= Beginning of Section =

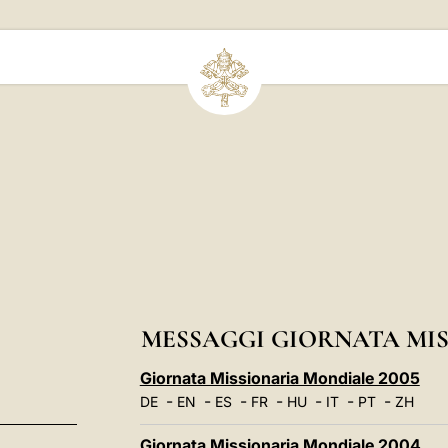
MESSAGGI GIORNATA MI
Giornata Missionaria Mondiale 2005
-
-
-
-
-
-
-
DE
EN
ES
FR
HU
IT
PT
ZH
Giornata Missionaria Mondiale 2004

= End of Section =

## What you should do
Above are the entries; write them out again exactly, omitting the pictures.

## Response
MESSAGGI GIORNATA MI
Giornata Missionaria Mondiale 2005
-
-
-
-
-
-
-
DE
EN
ES
FR
HU
IT
PT
ZH
Giornata Missionaria Mondiale 2004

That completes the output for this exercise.